### Exercise
An exact restatement of the data below, with the pictures removed, is the required answer.

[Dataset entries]
────────────────────

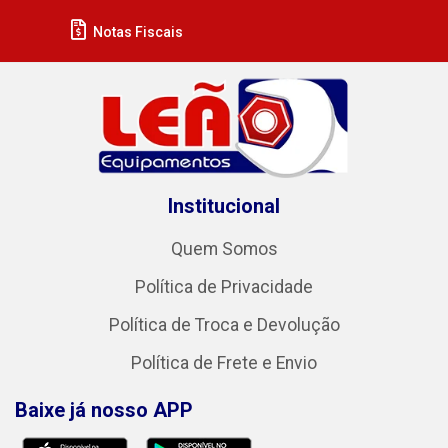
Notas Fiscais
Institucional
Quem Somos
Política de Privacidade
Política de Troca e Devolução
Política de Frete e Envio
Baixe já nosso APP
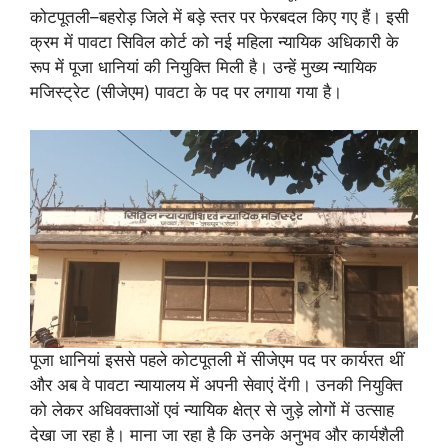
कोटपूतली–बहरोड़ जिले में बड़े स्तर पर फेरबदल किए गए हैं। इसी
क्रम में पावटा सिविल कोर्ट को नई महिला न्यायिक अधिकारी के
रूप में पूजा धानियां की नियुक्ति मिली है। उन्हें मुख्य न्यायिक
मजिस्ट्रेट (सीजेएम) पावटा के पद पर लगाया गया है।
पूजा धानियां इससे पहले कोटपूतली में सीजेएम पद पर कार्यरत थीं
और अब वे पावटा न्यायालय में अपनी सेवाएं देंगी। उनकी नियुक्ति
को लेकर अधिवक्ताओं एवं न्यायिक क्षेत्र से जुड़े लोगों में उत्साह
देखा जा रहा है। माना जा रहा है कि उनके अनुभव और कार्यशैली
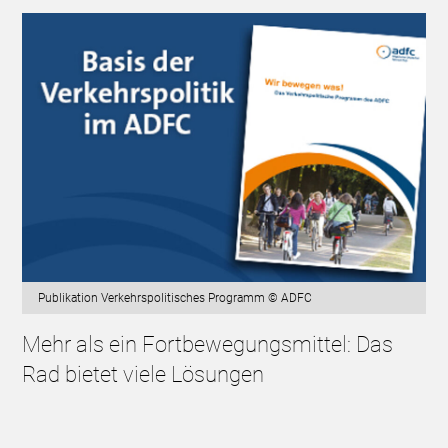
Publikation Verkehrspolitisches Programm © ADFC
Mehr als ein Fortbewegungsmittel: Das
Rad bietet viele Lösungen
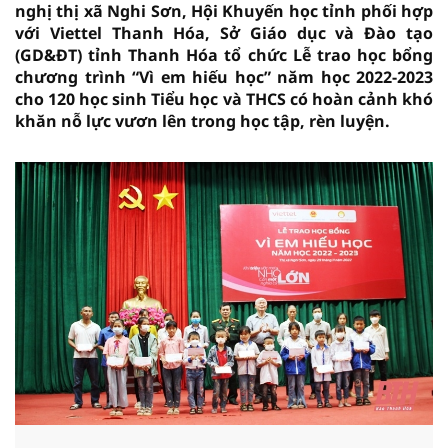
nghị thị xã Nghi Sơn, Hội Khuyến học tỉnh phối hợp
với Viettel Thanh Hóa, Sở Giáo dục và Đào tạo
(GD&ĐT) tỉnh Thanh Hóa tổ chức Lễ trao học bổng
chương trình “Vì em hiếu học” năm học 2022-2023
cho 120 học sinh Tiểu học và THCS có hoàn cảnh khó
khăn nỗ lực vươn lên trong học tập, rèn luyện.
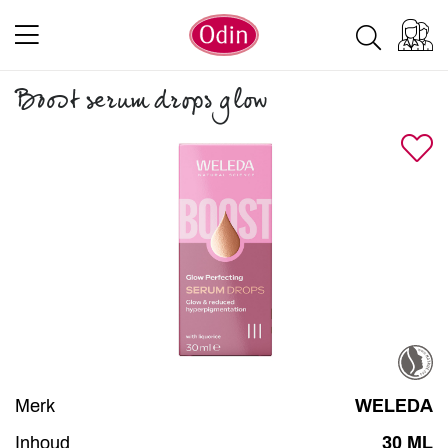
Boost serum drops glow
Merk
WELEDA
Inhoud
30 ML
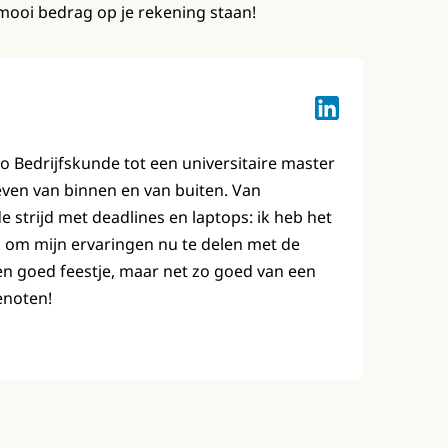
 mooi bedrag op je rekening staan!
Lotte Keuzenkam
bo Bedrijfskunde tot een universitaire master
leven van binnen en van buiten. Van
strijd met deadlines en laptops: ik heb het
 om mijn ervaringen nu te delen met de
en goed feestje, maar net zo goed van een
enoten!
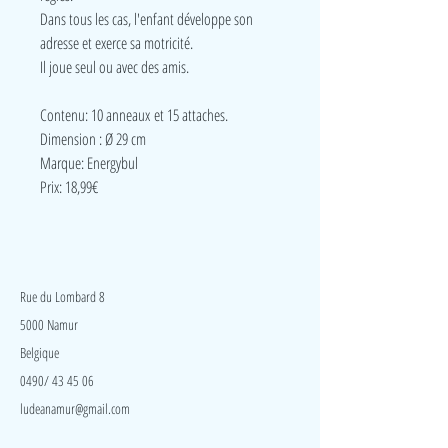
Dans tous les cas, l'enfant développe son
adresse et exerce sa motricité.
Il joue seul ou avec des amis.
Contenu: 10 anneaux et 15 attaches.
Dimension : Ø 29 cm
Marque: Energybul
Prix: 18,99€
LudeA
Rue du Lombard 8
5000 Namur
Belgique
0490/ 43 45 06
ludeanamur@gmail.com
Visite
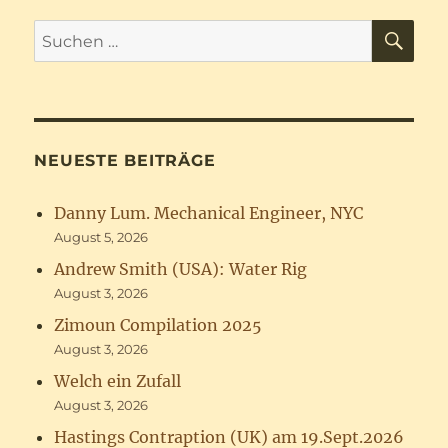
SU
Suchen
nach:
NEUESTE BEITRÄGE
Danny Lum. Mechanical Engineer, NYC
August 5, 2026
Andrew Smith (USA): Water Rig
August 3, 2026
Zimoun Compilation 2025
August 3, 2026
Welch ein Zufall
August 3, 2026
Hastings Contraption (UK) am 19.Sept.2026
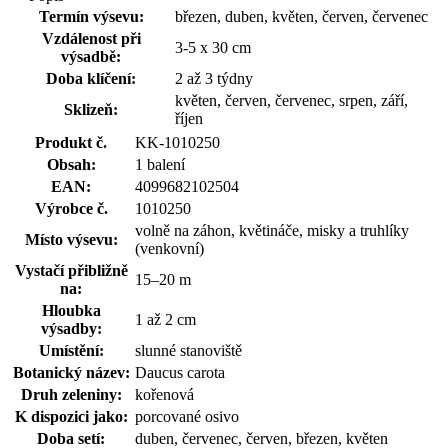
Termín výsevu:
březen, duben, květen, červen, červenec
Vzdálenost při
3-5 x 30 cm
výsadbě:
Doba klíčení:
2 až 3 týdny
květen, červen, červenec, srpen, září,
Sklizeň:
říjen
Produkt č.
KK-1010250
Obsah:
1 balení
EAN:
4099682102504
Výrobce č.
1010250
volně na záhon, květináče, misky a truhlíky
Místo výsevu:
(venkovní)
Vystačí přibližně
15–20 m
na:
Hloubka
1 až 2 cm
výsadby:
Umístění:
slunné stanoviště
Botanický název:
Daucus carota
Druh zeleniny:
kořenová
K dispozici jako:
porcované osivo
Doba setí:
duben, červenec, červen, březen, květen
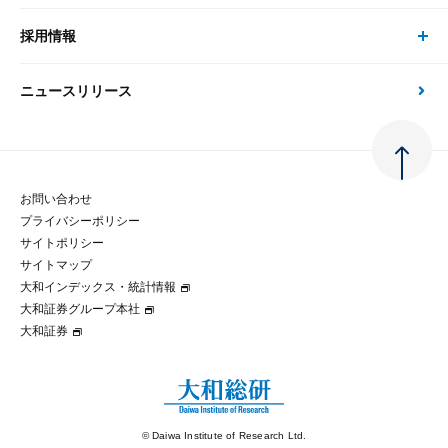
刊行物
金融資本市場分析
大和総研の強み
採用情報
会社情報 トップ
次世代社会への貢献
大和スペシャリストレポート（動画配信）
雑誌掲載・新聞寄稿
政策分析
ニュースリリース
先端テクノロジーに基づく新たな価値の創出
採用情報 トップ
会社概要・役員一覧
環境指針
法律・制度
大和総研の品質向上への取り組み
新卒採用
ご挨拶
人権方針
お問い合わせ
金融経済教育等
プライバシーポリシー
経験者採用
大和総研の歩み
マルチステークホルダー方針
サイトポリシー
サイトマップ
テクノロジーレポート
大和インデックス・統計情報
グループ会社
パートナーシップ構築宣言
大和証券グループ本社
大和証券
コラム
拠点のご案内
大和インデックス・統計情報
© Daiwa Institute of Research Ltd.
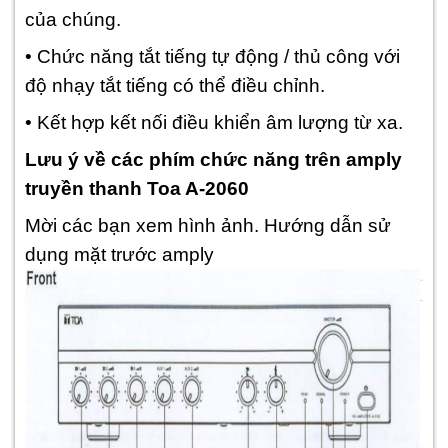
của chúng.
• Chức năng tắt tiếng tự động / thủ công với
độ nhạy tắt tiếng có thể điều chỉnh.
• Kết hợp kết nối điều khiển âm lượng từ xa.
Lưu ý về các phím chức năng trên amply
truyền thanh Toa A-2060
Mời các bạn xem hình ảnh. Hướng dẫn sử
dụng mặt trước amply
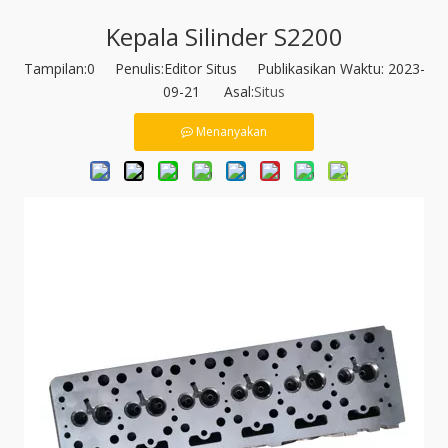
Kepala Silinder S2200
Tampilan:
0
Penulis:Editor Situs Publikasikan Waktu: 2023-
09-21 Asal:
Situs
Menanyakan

────────────────────

### Result of the task
Notas Fiscais
Institucional
Quem Somos
Política de Privacidade
Política de Troca e Devolução
Política de Frete e Envio
Baixe já nosso APP
कोटपूतली–बहरोड़ जिले में बड़े स्तर पर फेरबदल किए गए हैं। इसी
क्रम में पावटा सिविल कोर्ट को नई महिला न्यायिक अधिकारी के
रूप में पूजा धानियां की नियुक्ति मिली है। उन्हें मुख्य न्यायिक
मजिस्ट्रेट (सीजेएम) पावटा के पद पर लगाया गया है।
पूजा धानियां इससे पहले कोटपूतली में सीजेएम पद पर कार्यरत थीं
और अब वे पावटा न्यायालय में अपनी सेवाएं देंगी। उनकी नियुक्ति
को लेकर अधिवक्ताओं एवं न्यायिक क्षेत्र से जुड़े लोगों में उत्साह
देखा जा रहा है। माना जा रहा है कि उनके अनुभव और कार्यशैली
Publikation Verkehrspolitisches Programm © ADFC
Mehr als ein Fortbewegungsmittel: Das
Rad bietet viele Lösungen
nghị thị xã Nghi Sơn, Hội Khuyến học tỉnh phối hợp
với Viettel Thanh Hóa, Sở Giáo dục và Đào tạo
(GD&ĐT) tỉnh Thanh Hóa tổ chức Lễ trao học bổng
chương trình “Vì em hiếu học” năm học 2022-2023
cho 120 học sinh Tiểu học và THCS có hoàn cảnh khó
khăn nỗ lực vươn lên trong học tập, rèn luyện.
Boost serum drops glow
Merk
WELEDA
Inhoud
30 ML
 mooi bedrag op je rekening staan!
Lotte Keuzenkam
bo Bedrijfskunde tot een universitaire master
leven van binnen en van buiten. Van
strijd met deadlines en laptops: ik heb het
 om mijn ervaringen nu te delen met de
en goed feestje, maar net zo goed van een
enoten!
Dans tous les cas, l'enfant développe son
adresse et exerce sa motricité.
Il joue seul ou avec des amis.
Contenu: 10 anneaux et 15 attaches.
Dimension : Ø 29 cm
Marque: Energybul
Prix: 18,99€
LudeA
Rue du Lombard 8
5000 Namur
Belgique
0490/ 43 45 06
ludeanamur@gmail.com
Visite
SU
Suchen
nach:
NEUESTE BEITRÄGE
Danny Lum. Mechanical Engineer, NYC
August 5, 2026
Andrew Smith (USA): Water Rig
August 3, 2026
Zimoun Compilation 2025
August 3, 2026
Welch ein Zufall
August 3, 2026
Hastings Contraption (UK) am 19.Sept.2026
Termín výsevu:
březen, duben, květen, červen, červenec
Vzdálenost při
3-5 x 30 cm
výsadbě:
Doba klíčení:
2 až 3 týdny
květen, červen, červenec, srpen, září,
Sklizeň:
říjen
Produkt č.
KK-1010250
Obsah:
1 balení
EAN:
4099682102504
Výrobce č.
1010250
volně na záhon, květináče, misky a truhlíky
Místo výsevu:
(venkovní)
Vystačí přibližně
15–20 m
na:
Hloubka
1 až 2 cm
výsadby:
Umístění:
slunné stanoviště
Botanický název:
Daucus carota
Druh zeleniny:
kořenová
K dispozici jako:
porcované osivo
Doba setí:
duben, červenec, červen, březen, květen
刊行物
金融資本市場分析
大和総研の強み
採用情報
会社情報 トップ
次世代社会への貢献
大和スペシャリストレポート（動画配信）
雑誌掲載・新聞寄稿
政策分析
ニュースリリース
先端テクノロジーに基づく新たな価値の創出
採用情報 トップ
会社概要・役員一覧
環境指針
法律・制度
大和総研の品質向上への取り組み
新卒採用
ご挨拶
人権方針
お問い合わせ
金融経済教育等
プライバシーポリシー
経験者採用
大和総研の歩み
マルチステークホルダー方針
サイトポリシー
サイトマップ
テクノロジーレポート
大和インデックス・統計情報
グループ会社
パートナーシップ構築宣言
大和証券グループ本社
大和証券
コラム
拠点のご案内
大和インデックス・統計情報
© Daiwa Institute of Research Ltd.
của chúng.
• Chức năng tắt tiếng tự động / thủ công với
độ nhạy tắt tiếng có thể điều chỉnh.
• Kết hợp kết nối điều khiển âm lượng từ xa.
Lưu ý về các phím chức năng trên amply
truyền thanh Toa A-2060
Mời các bạn xem hình ảnh. Hướng dẫn sử
dụng mặt trước amply
Kepala Silinder S2200
Tampilan:
0
Penulis:Editor Situs Publikasikan Waktu: 2023-
09-21 Asal:
Situs
Menanyakan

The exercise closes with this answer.